The rpID value is worth slowing down on, because misconfiguring it produces a failure that is hard to debug: registration succeeds and sign-in silently fails. The rule is that rpID must be the registrable domain your app runs on. Suppose your app lives at app.example.com and you set rpID: 'example.com'. The browser will happily register a passkey, and then refuse every assertion , because the key was scoped to example.com but the request is coming from app.example.com. A passkey registered under app.example.com works at neither marketing.example.com nor bare example.com. This is the same origin-binding that stopped the phishing proxy, except now you are the one on the wrong origin. When a passkey works in registration testing and dies at sign-in, rpID is the first thing to check.
The schema this adds
Section titled “The schema this adds”Like every Better Auth plugin, passkey() needs database tables, and you generate them the same way as in the previous chapter: npx @better-auth/cli generate reads your config and writes the migration. The plugin adds one new table, passkey, with one row per credential. A user normally has several, such as a phone, a laptop, and maybe a hardware key, so model and build everything here as one-user-to-many-passkeys from the start.

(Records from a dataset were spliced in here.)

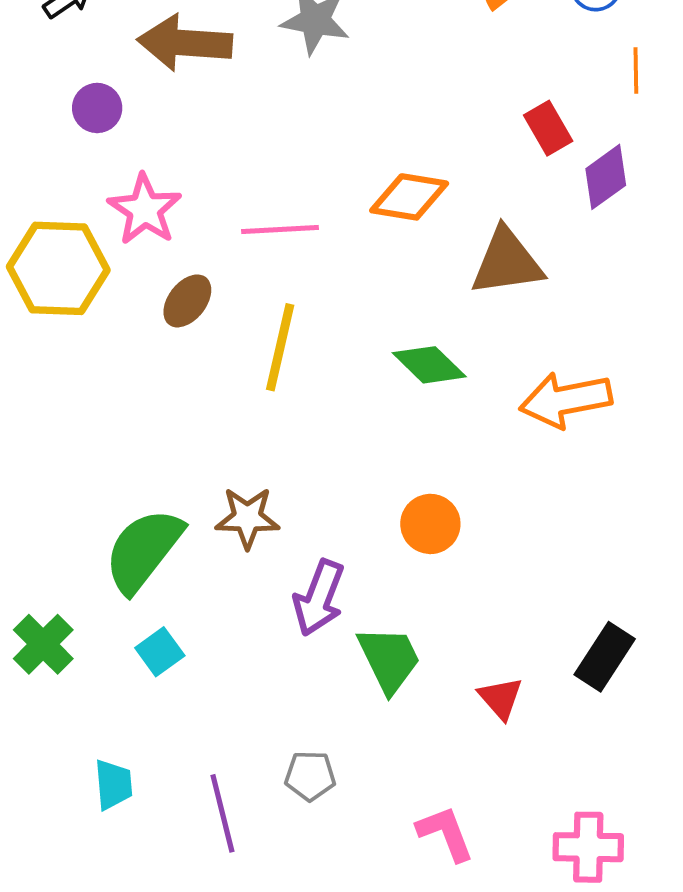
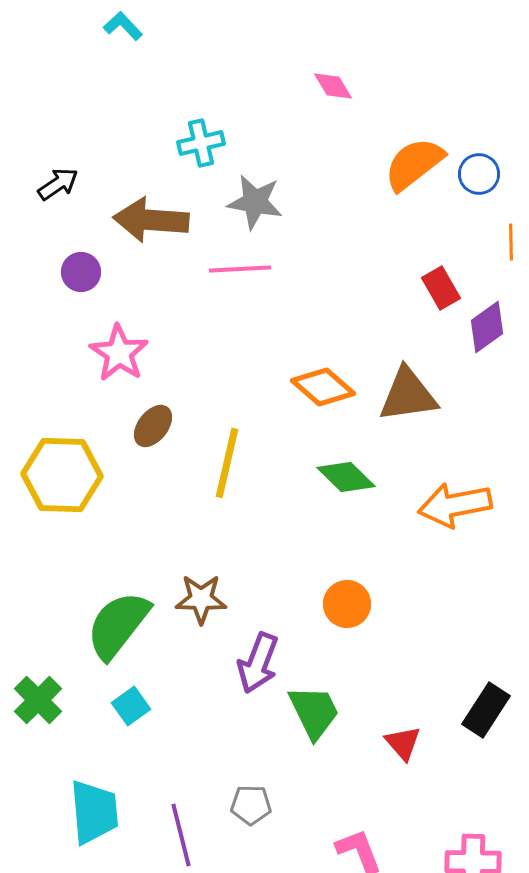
orange diamond: (409, 197) -> (323, 387), moved, turned 32
pink line: (280, 230) -> (240, 269), moved
yellow hexagon: (58, 268) -> (62, 475), moved
cyan trapezoid: (113, 785) -> (94, 812), size x1.6

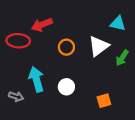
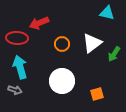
cyan triangle: (118, 24) -> (107, 13), moved
cyan arrow: (36, 79) -> (20, 67), moved
white circle: (66, 87) -> (62, 81), size x1.6

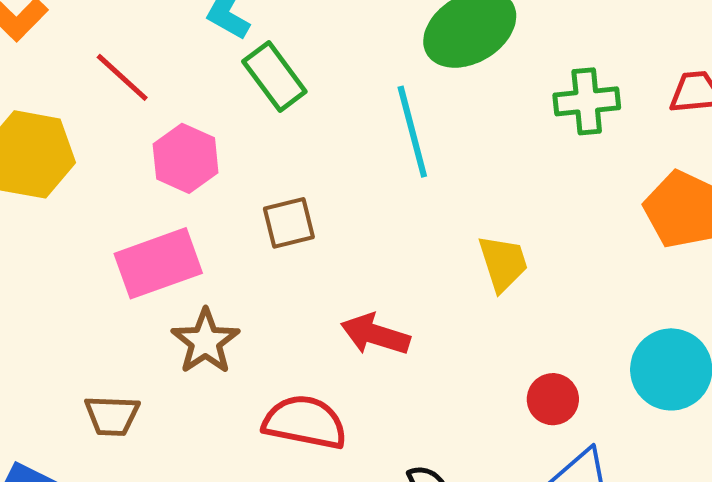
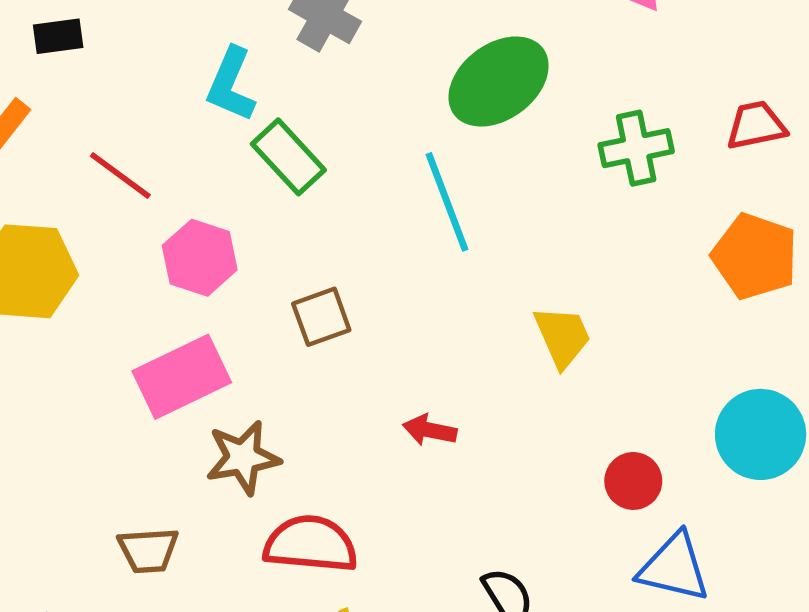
red arrow: (375, 334) -> (430, 430), size x0.7
brown star: (205, 341) -> (243, 458), turned 30
red semicircle: (305, 422) -> (311, 544), moved

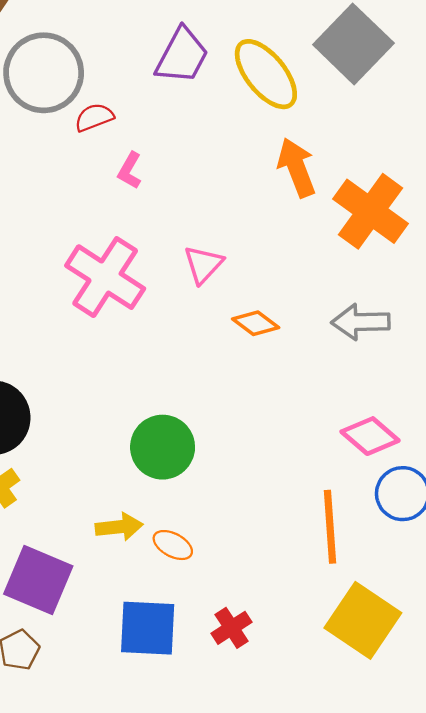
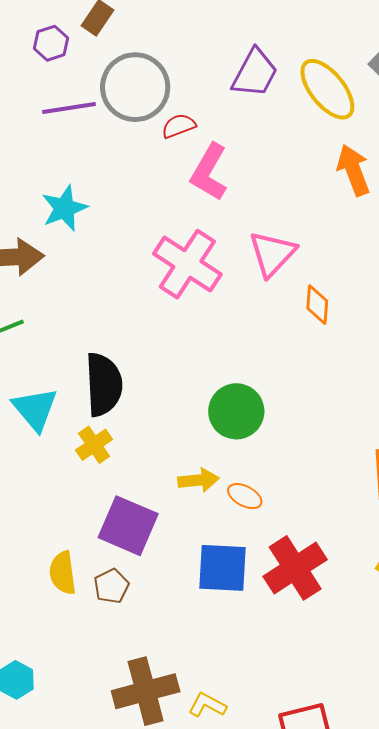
pink L-shape: (130, 171) -> (209, 172), size x1.8
pink triangle: (203, 264) -> (272, 254), size x1.4
orange diamond: (256, 323) -> (317, 305), turned 57
red cross: (232, 628) -> (295, 568), size x1.8

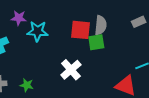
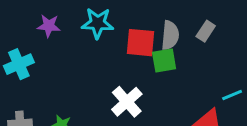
gray rectangle: (139, 22) -> (206, 31), moved, turned -32
cyan star: (38, 31) -> (98, 23), moved

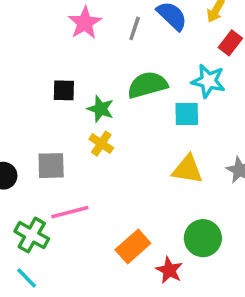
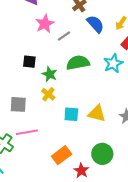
gray line: (135, 28) -> (64, 36), moved, turned 32
cyan star: (208, 81) -> (113, 63), turned 30
cyan square: (187, 114) -> (71, 114), moved

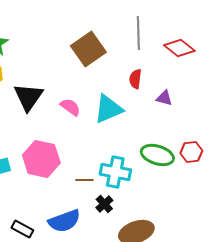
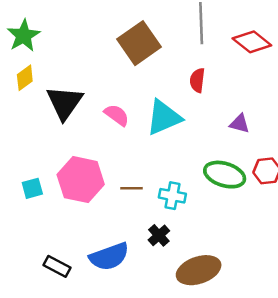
purple triangle: (164, 98) -> (240, 124), moved
cyan cross: (115, 172) -> (172, 196), size x0.7
brown line: (84, 180) -> (132, 188), moved

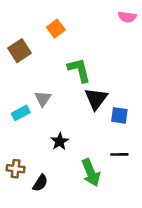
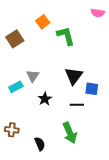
green L-shape: (79, 70) -> (66, 36), moved
black star: (60, 141) -> (45, 99), moved
black line: (119, 154) -> (77, 105), moved
black semicircle: (40, 183) -> (40, 144), moved, turned -56

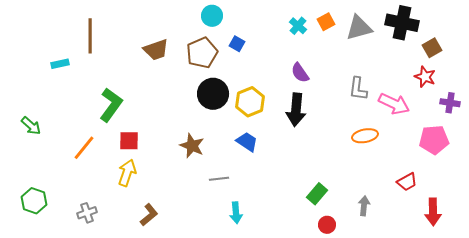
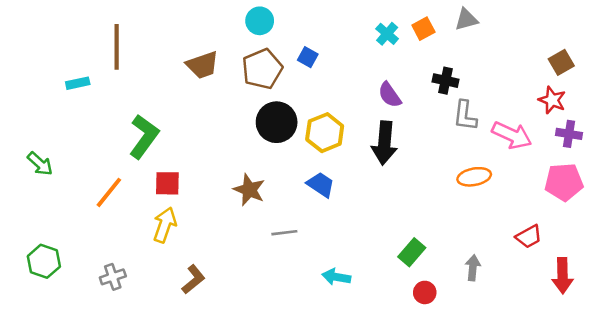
cyan circle: (212, 16) -> (260, 21), moved
black cross: (402, 23) -> (446, 81), moved, size x0.6
gray triangle: (359, 28) -> (466, 19), moved, size x0.7
purple cross: (450, 103) -> (569, 134), moved
cyan arrow: (236, 213) -> (336, 277), moved, turned 105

A few columns carry teaching weight; the rest are bookkeeping the library reads for you.
passkey one row per credential id text primary key userId text FK → user.id — the one-user-to-many side credentialID text public identifier; how a sign-in looks the row up publicKey text the secret (public) the stored public half — a leak of this column authenticates nobody counter integer monotonic signing counter (inert for synced keys) deviceType 'singleDevice' | 'multiDevice' decision pinned to one device, or synced across many backedUp boolean decision the sync signal — true when a cloud keychain holds it transports text how the authenticator is reached — USB, NFC, internal name text user-facing label — "iPhone", "Work laptop" aaguid text device-model identifier createdAt timestamp when the credential was registered Two of those columns deserve a sentence each. counter is a monotonically increasing number the authenticator bumps on every signature, and the library checks that it only ever grows, which would catch a cloned single-device authenticator signing in parallel. Treat it as a defense the library performs, not as the thing protecting you, because synced passkeys (the common case, covered in the next section) report counter: 0 and never increment it, so for them the check is effectively inert. It is real protection only for single-device authenticators. The other two columns, deviceType and backedUp, are the signal for whether a credential is synced across the user’s devices or pinned to one piece of hardware. Note them here; you will decide what to do with them two sections from now.
Registering a passkey
Section titled “Registering a passkey”Now for the first ceremony, end to end. The default, and the one you build first, is adding a passkey to an account the user is already signed in to: a credential they attach to an existing account from a settings page. That default has a name in the config. registration.requireSession is true out of the box, which is why the flow below starts from a live session.
Here is the round-trip. Scrub through it; each step maps to one hop in the roles diagram from earlier.
On /settings/security/passkeys, with a live session (which is why requireSession defaults to true), the user clicks “Add a passkey.”
authClient.passkey.addPasskey({ name: 'iPhone' }) runs. The browser prompts for the local gesture: Face ID, Touch ID, Windows Hello, or a hardware-key tap.
The authenticator generates a keypair, stores the private key in the enclave (or in iCloud Keychain / Google Password Manager for a synced passkey), and returns the public key + attestation. The private key never leaves.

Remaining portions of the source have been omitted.